MSE is 'scale dependent'. R-squared seems a better measure of fit for regressions. Are there others?

Question

Mean-Squared Error is scale dependent. For example if I have an MSE of 0.1 and multiply all of X and Y by 100, redo my regression and calculate MSE, I get an MSE of 1000.0. ((y_true-y_regr)^2 ---> 100^2*(y_true-y_regr)^2)

Whilst MSE is very useful/powerful and has its own meaning, the fact in and of itself that its value is large or small does not necessarily give meaning in 'goodness of fit' in and of itself. Thus it is integral but has a slightly different interpretation.

R-squared has its own pros/cons but seems a better measure and 'normalised' to the data itself. Are there other 'universal' (non-scale dependent etc.) measures of 'goodness of fit'?

Would correlations or even mutual information between y_true and the predicted regression y_regr be useful for how well a regression of any type, including neural networks etc., fits the data it is trying to predict?

MSE is valuable precisely because it is scale dependent: that is what gives it meaning. For instance, an $R^2$ of $0.999999$ can be useless in many circumstances because by itself it tells you nothing about how close the model's predictions are to the data. (I have seen truly terrible scientific models with $R^2$ this high.) But if your objective is to fit a model of, say, human heights and you achieve an MSE of 1 cm, you immediately know how well you're doing. — whuber, Mar 22 '22 at 21:29
Oh yes, definitely. I'm not diminishing it's power/use meaning or that any one metric should be used alone. More that MSE does one job excellently, I am a little less clear on others best suited regarding a goodness of fit. (I have data right now and a regression that has a very very low MSE, which seems good, but plotting it's predictions for the timeseries it has learned predicts timing correctly but the predicted magnitude from the regressions is often 60% smaller than y_true.) Thus I have a high MSE but low r-squared. — Socorro, Mar 22 '22 at 21:39
Goodness of fit, broadly understood, is usually assessed by comparing one's fit to more flexible alternatives. ($R^2$ fits this description as the goodness of fit of a constant model, where your model is the flexible alternative!) A great number of GoF tests have been devised along these lines. For instance, in ordinary least squares regression some textbook authors encourage their readers to throw in some quadratic terms: if these don't "significantly" improve the fit, the original fit is considered to be "good." — whuber, Mar 22 '22 at 21:42
Note that $R^2 = 1-\dfrac{n\times MSE}{\sum_{i=1}^n\big(y_i - \bar y\big)^2}$, so $R^2$ and $MSE$ kind of have the same information (in some sense). In particular, on the same data, any model with higher $R^2$ than an competitor (ranging from simple linear regression to support vector regression to deep learning) will have lower $MSE$ than that competitor. — Dave, Mar 22 '22 at 21:52
@Dave Your point is about relative comparability of $R^2,$ and indeed that's worth remembering. But an important qualification is needed: "on the same data, expressed in the same way." We need to rule out changes in models arising from nonlinear transformations of the $y_i.$ — whuber, Mar 22 '22 at 22:01
Thanks. The current ‘model’ is stationary data.
I'll be moving to neural networks (NNs), seeing if they can predict this behaviour. I have looked if r-squared values are an appropriate companion to MSE on stack exchange. I have discovered in statistical commentary that quite a bit involves pointing to increasingly complex niches of assumptions that are violated, the more you search, as to why metric/approach X is not perfect, vs. if it's a building block/constructive in some way.

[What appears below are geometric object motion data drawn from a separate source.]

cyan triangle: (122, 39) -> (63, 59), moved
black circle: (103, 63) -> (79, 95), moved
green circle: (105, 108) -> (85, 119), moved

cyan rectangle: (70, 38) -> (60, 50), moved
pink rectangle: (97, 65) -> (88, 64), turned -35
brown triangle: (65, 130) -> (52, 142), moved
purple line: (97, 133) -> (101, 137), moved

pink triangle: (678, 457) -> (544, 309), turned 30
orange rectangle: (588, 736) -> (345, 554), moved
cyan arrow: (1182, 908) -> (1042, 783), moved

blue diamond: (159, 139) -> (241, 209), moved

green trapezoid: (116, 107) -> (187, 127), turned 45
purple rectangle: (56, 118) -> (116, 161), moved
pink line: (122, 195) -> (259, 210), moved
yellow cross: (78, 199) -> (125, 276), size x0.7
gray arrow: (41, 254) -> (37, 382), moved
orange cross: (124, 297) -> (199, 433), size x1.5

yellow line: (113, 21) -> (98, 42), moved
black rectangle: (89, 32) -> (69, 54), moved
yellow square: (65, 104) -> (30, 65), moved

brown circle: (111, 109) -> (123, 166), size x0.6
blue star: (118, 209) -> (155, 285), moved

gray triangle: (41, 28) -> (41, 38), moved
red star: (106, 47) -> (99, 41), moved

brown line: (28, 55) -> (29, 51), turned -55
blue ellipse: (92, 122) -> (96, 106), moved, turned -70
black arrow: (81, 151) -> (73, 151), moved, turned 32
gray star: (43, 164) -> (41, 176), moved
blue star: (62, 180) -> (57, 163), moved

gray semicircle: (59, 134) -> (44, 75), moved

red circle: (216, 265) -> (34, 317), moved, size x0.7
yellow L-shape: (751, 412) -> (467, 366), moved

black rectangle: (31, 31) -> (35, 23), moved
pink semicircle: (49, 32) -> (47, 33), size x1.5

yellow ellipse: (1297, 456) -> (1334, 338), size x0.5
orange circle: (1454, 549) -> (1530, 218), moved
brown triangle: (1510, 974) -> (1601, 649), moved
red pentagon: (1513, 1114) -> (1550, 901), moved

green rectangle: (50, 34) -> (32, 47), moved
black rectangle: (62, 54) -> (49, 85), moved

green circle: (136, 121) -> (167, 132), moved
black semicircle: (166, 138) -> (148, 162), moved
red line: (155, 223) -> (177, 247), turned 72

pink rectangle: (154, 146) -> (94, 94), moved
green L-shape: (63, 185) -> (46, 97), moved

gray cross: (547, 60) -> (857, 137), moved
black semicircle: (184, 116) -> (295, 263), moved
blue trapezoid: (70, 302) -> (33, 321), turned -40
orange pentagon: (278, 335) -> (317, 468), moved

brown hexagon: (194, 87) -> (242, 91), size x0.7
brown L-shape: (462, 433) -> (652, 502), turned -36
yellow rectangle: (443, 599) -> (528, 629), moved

R2 seems my best metric/guess so far, I don't know if there arise extra complications in its meaning to NNs. — Socorro, Mar 22 '22 at 22:17

score 1 · Answer 1 · answered Mar 25 '22 at 17:40

I would argue that $R^2$ is not a universal "grade" for a model where $R^2=90\%=0.9$ is an $\text{A}$ that makes us happy and $R^2=40\%=0.4$ is an $\text{F}$ that makes us sad. It might be that $R^2=0.4$ is excellent performance for a task or that $R^2=0.9$ is rather pedestrian for a different task.

In that sense, I do not believe there to be an easy loss function that grades your model quality. To say that, you must know the costs of making wrong predictions. If you make a prediction that misses the true value by $3$, put that in context. If that is three meters when you are trying to measure how far away another town is, then I'd say that's pretty good. If you're trying to measure how tall someone is, such performance does not sound so good.

Likewise, if you get $R^2 = 0.9$, put that in context. If you have a large reduction in variance, it could be because you have small errors, or it could be that the original data had a huge variance, so even reducing the variance to be merely "large" gives you a high $R^2$, even though you need to have "modest" errors to have a useful model.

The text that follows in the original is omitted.